How to Handle Follow-Up Questions
What happens if a saved query references a field that no longer exists?
When a domain index removes a field, the percolate index can break if an old saved query still references that removed field. The pipeline that replays saved queries catches these failures, logs them to a dead-letter queue, and alerts the relevant teams. They can delete or update the invalid queries. The partial isolation of percolate indices also prevents invalid queries from impacting normal read operations.
How do you minimize performance overhead in a system with many saved queries?
They avoid constant re-queries by storing queries in the percolate index, which efficiently matches many queries in a single pass. They also keep separate indices for documents and queries, allowing advanced caching and query-time performance tuning. Inserting documents or queries triggers minimal overhead because the main cost is Elasticsearch’s indexing, which is horizontally scalable.
How do you ensure consistent mappings between the normal index and the percolate index?
They rely on index templates in Elasticsearch. They create a template with the shared mapping definitions for the movie fields and apply it to both the main index and the corresponding percolate index. They add a secondary template for the percolate index that extends the shared mappings, adding the percolator field.
What if the DSL language needs to evolve?
They store the original DSL in a database so that any new translation logic can be applied retroactively to older saved queries. This means they do not lose user-defined filters. A new index version triggers a replay of all saved queries with the updated translator logic. The new percolate index receives the re-translated queries.
How can this scale to thousands of updates per second?
They scale Elasticsearch horizontally, distributing documents and queries across multiple shards. They also employ an event-driven pipeline for ingesting and translating queries. Clustering ensures that percolate operations remain performant. They monitor cluster usage and add more nodes if throughput or latency worsens.
How can you extend this system to deliver updates in real-time to end users?
They can implement subscriptions in GraphQL. Whenever a document changes, the service triggers reverse search, identifies relevant queries, and pushes the updated results via a subscription layer. Users see the matching set of movie titles without manually polling, making the experience more dynamic.
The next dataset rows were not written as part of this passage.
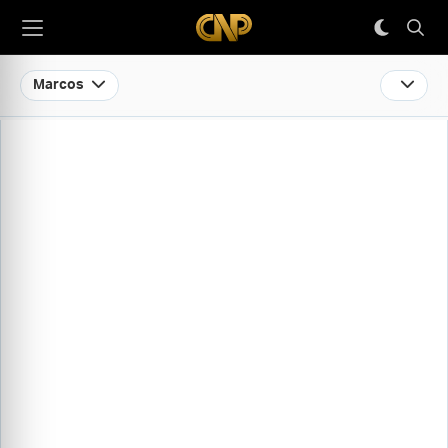
Marcos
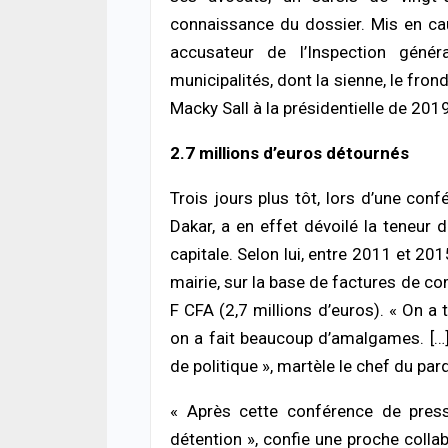
ACTUA
connaissance du dossier. Mis en cau
Météo
d’ora
accusateur de l’Inspection génér
du S
municipalités, dont la sienne, le fro
05/08
Macky Sall à la présidentielle de 2019
ACTUA
Flamb
2.7 millions d’euros détournés
la h
déso
Trois jours plus tôt, lors d’une con
05/08
Dakar, a en effet dévoilé la teneur
A LA 
capitale. Selon lui, entre 2011 et 20
Inséc
mairie, sur la base de factures de co
affi
acci
F CFA (2,7 millions d’euros). « On a 
05/08
on a fait beaucoup d’amalgames. […] 
de politique », martèle le chef du par
ACTUA
Diour
« Après cette conférence de presse
prat
cond
détention », confie une proche collab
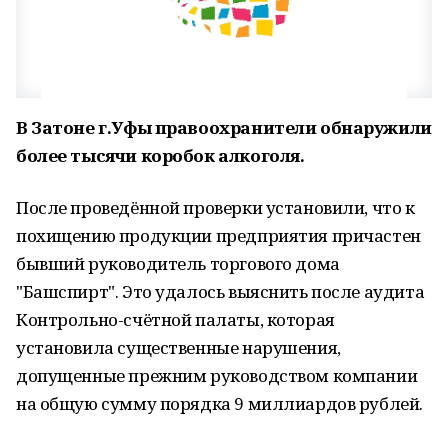
В Затоне г.Уфы правоохранители обнаружили
более тысячи коробок алкоголя.
После проведённой проверки установили, что к
похищению продукции предприятия причастен
бывший руководитель торгового дома
"Башспирт". Это удалось выяснить после аудита
Контрольно-счётной палаты, которая
установила существенные нарушения,
допущенные прежним руководством компании
на общую сумму порядка 9 миллиардов рублей.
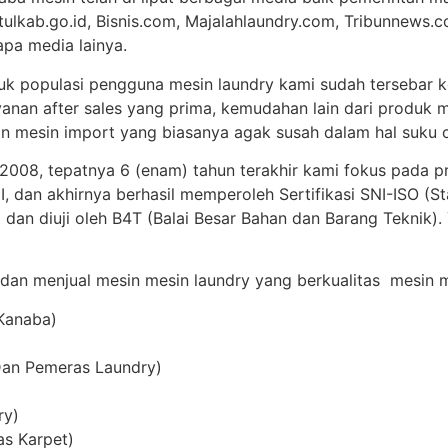
tulkab.go.id, Bisnis.com, Majalahlaundry.com, Tribunnews.c
apa media lainya.
uk populasi pengguna mesin laundry kami sudah tersebar ke
anan after sales yang prima, kemudahan lain dari produk m
 mesin import yang biasanya agak susah dalam hal suku c
 2008, tepatnya 6 (enam) tahun terakhir kami fokus pada p
 dan akhirnya berhasil memperoleh Sertifikasi SNI-ISO (St
 dan diuji oleh B4T (Balai Besar Bahan dan Barang Teknik)
 dan menjual mesin mesin laundry yang berkualitas mesin me
Kanaba)
Dan Pemeras Laundry)
ry)
as Karpet)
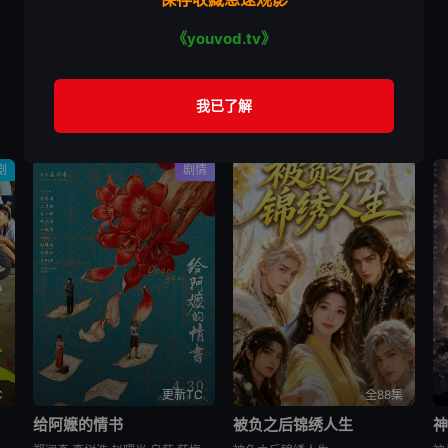
《youvod.tv》
剧
剧情
C
更新TC
全88集
给阿嬷的情书
被负之后锦绣人生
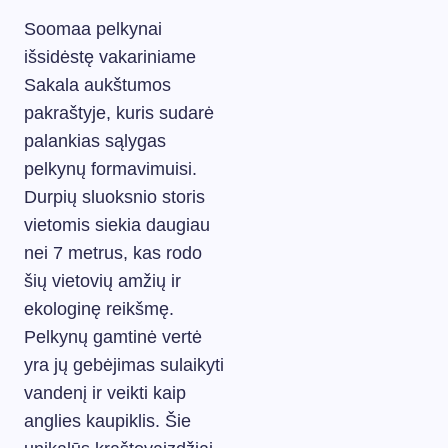
Soomaa pelkynai
išsidėstę vakariniame
Sakala aukštumos
pakraštyje, kuris sudarė
palankias sąlygas
pelkynų formavimuisi.
Durpių sluoksnio storis
vietomis siekia daugiau
nei 7 metrus, kas rodo
šių vietovių amžių ir
ekologinę reikšmę.
Pelkynų gamtinė vertė
yra jų gebėjimas sulaikyti
vandenį ir veikti kaip
anglies kaupiklis. Šie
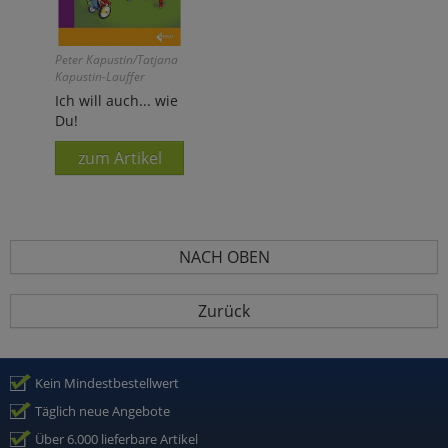
Peter Kapustin/Tatjana
Kapustin-Lauffer
Ich will auch... wie
Du!
zum Artikel
NACH OBEN
Zurück
Kein Mindestbestellwert
Täglich neue Angebote
Über 6.000 lieferbare Artikel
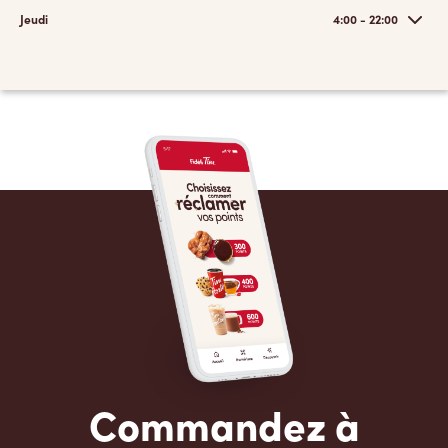
Jeudi
4:00 - 22:00
Commandez à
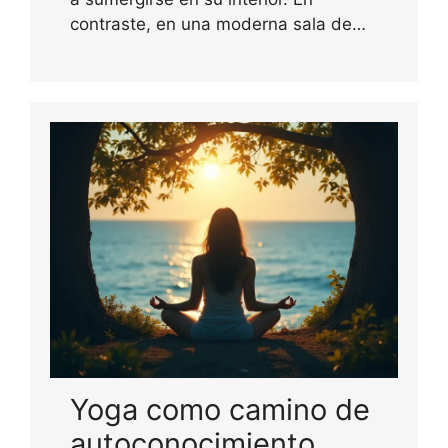
contraste, en una moderna sala de…
Yoga como camino de
autoconocimiento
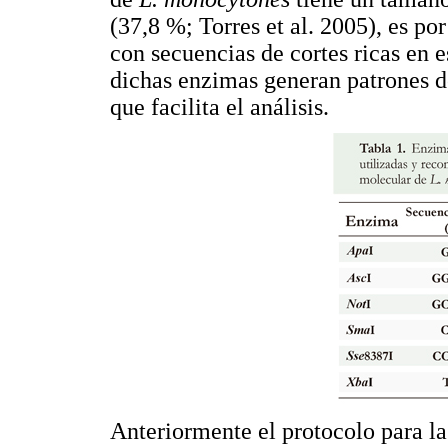
(37,8 %; Torres et al. 2005), es po
con secuencias de cortes ricas en e
dichas enzimas generan patrones d
que facilita el análisis.
Anteriormente el protocolo para l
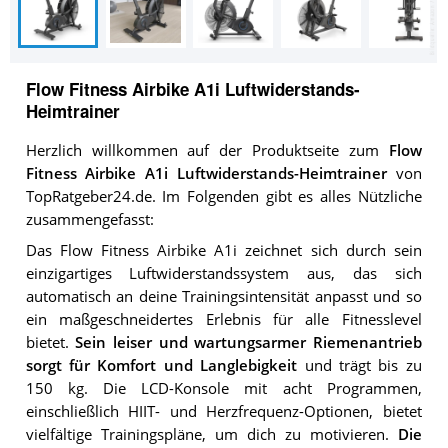
Flow Fitness Airbike A1i Luftwiderstands-
Heimtrainer
Herzlich willkommen auf der Produktseite zum
Flow
Fitness Airbike A1i Luftwiderstands-Heimtrainer
von
TopRatgeber24.de. Im Folgenden gibt es alles Nützliche
zusammengefasst:
Das Flow Fitness Airbike A1i zeichnet sich durch sein
einzigartiges Luftwiderstandssystem aus, das sich
automatisch an deine Trainingsintensität anpasst und so
ein maßgeschneidertes Erlebnis für alle Fitnesslevel
bietet.
Sein leiser und wartungsarmer Riemenantrieb
sorgt für Komfort und Langlebigkeit
und trägt bis zu
150 kg. Die LCD-Konsole mit acht Programmen,
einschließlich HIIT- und Herzfrequenz-Optionen, bietet
vielfältige Trainingspläne, um dich zu motivieren.
Die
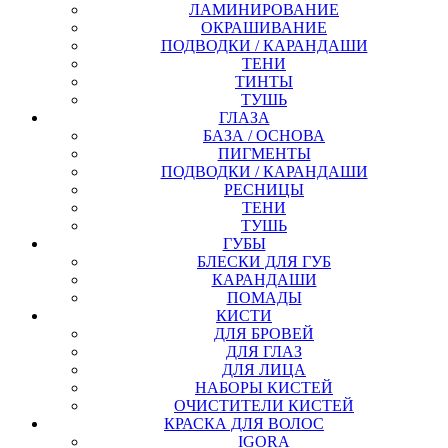
ЛАМИНИРОВАНИЕ
ОКРАШИВАНИЕ
ПОДВОДКИ / КАРАНДАШИ
ТЕНИ
ТИНТЫ
ТУШЬ
ГЛАЗА
БАЗА / ОСНОВА
ПИГМЕНТЫ
ПОДВОДКИ / КАРАНДАШИ
РЕСНИЦЫ
ТЕНИ
ТУШЬ
ГУБЫ
БЛЕСКИ ДЛЯ ГУБ
КАРАНДАШИ
ПОМАДЫ
КИСТИ
ДЛЯ БРОВЕЙ
ДЛЯ ГЛАЗ
ДЛЯ ЛИЦА
НАБОРЫ КИСТЕЙ
ОЧИСТИТЕЛИ КИСТЕЙ
КРАСКА ДЛЯ ВОЛОС
IGORA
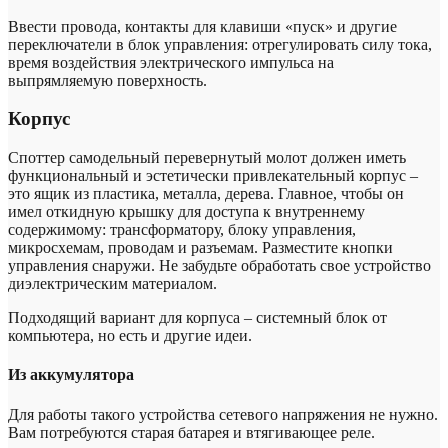
Ввести провода, контакты для клавиши «пуск» и другие
переключатели в блок управления: отрегулировать силу тока,
время воздействия электрического импульса на
выпрямляемую поверхность.
Корпус
Споттер самодельный перевернутый молот должен иметь
функциональный и эстетически привлекательный корпус –
это ящик из пластика, металла, дерева. Главное, чтобы он
имел откидную крышку для доступа к внутреннему
содержимому: трансформатору, блоку управления,
микросхемам, проводам и разъемам. Разместите кнопки
управления снаружи. Не забудьте обработать свое устройство
диэлектрическим материалом.
Подходящий вариант для корпуса – системный блок от
компьютера, но есть и другие идеи.
Из аккумулятора
Для работы такого устройства сетевого напряжения не нужно.
Вам потребуются старая батарея и втягивающее реле.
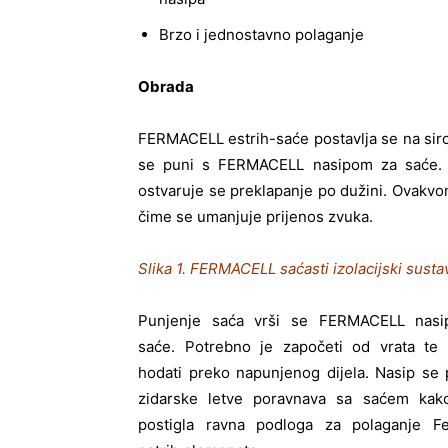
Brzo i jednostavno polaganje
Obrada
FERMACELL estrih-saće postavlja se na sirovu
se puni s FERMACELL nasipom za saće. P
ostvaruje se preklapanje po dužini. Ovakvo
čime se umanjuje prijenos zvuka.
Slika 1. FERMACELL saćasti izolacijski susta
Punjenje saća vrši se FERMACELL nas
saće. Potrebno je započeti od vrata te p
hodati preko napunjenog dijela. Nasip se
zidarske letve poravnava sa saćem kak
postigla ravna podloga za polaganje Fe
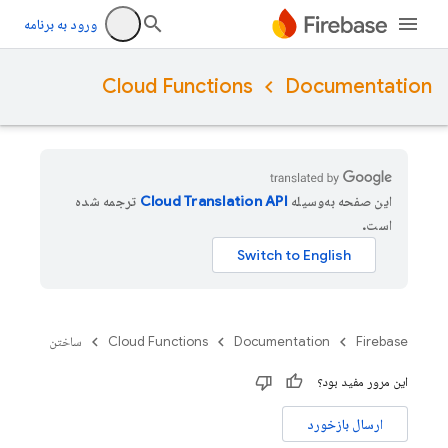
ورود به برنامه
Cloud Functions
Documentation
این صفحه به‌وسیله
ترجمه شده
است.
Firebase
Documentation
Cloud Functions
ساختن
این مرور مفید بود؟
ارسال بازخورد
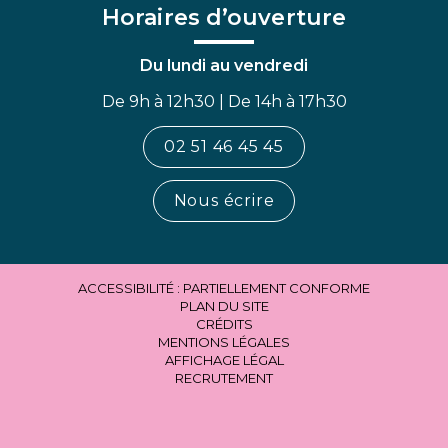
Horaires d’ouverture
Du lundi au vendredi
De 9h à 12h30 | De 14h à 17h30
02 51 46 45 45
Nous écrire
ACCESSIBILITÉ : PARTIELLEMENT CONFORME
PLAN DU SITE
CRÉDITS
MENTIONS LÉGALES
AFFICHAGE LÉGAL
RECRUTEMENT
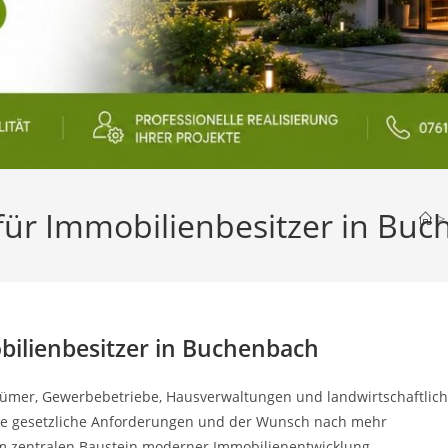
für Immobilienbesitzer in Bu
>
bilienbesitzer in Buchenbach
tümer, Gewerbebetriebe, Hausverwaltungen und landwirtschaftlic
eue gesetzliche Anforderungen und der Wunsch nach mehr
 zentralen Baustein moderner Immobilienentwicklung.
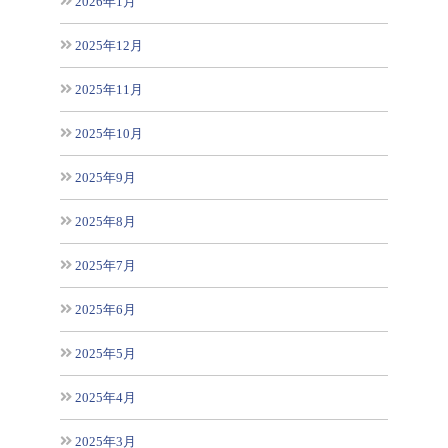
2026年1月
2025年12月
2025年11月
2025年10月
2025年9月
2025年8月
2025年7月
2025年6月
2025年5月
2025年4月
2025年3月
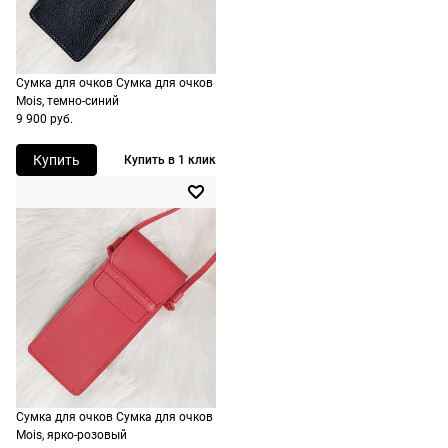
стоимость и
сроки
рассчитывают
Сумка для очков Сумка для очков
при
Mois, темно-синий
оформлении
9 900 руб.
заказа в
корзине.
Купить
Купить в 1 клик
Срочная
доставка
По Москве
возможна
день в день,
по России
есть
экспресс-
доставка.
Сумка для очков Сумка для очков
Mois, ярко-розовый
Why not just store user subscriptions directly on each movie?
They would have to track which users subscribe to each movie, or constantly re-check all queries. That approach does not scale well in a federated architecture with many microservices. Reverse search isolates queries in one location, then uses a single percolate request to discover all matching queries for each change event.
How do you handle catastrophic failures during indexing?
They rely on standard data pipeline error handling. Failed index attempts go into a dead-letter queue. They have alerts when large numbers of records fail. They can replay those failed records once the issue is resolved, or manually fix them and re-ingest. The separation of concerns (document index vs percolate index) localizes failures so the rest of the system remains stable.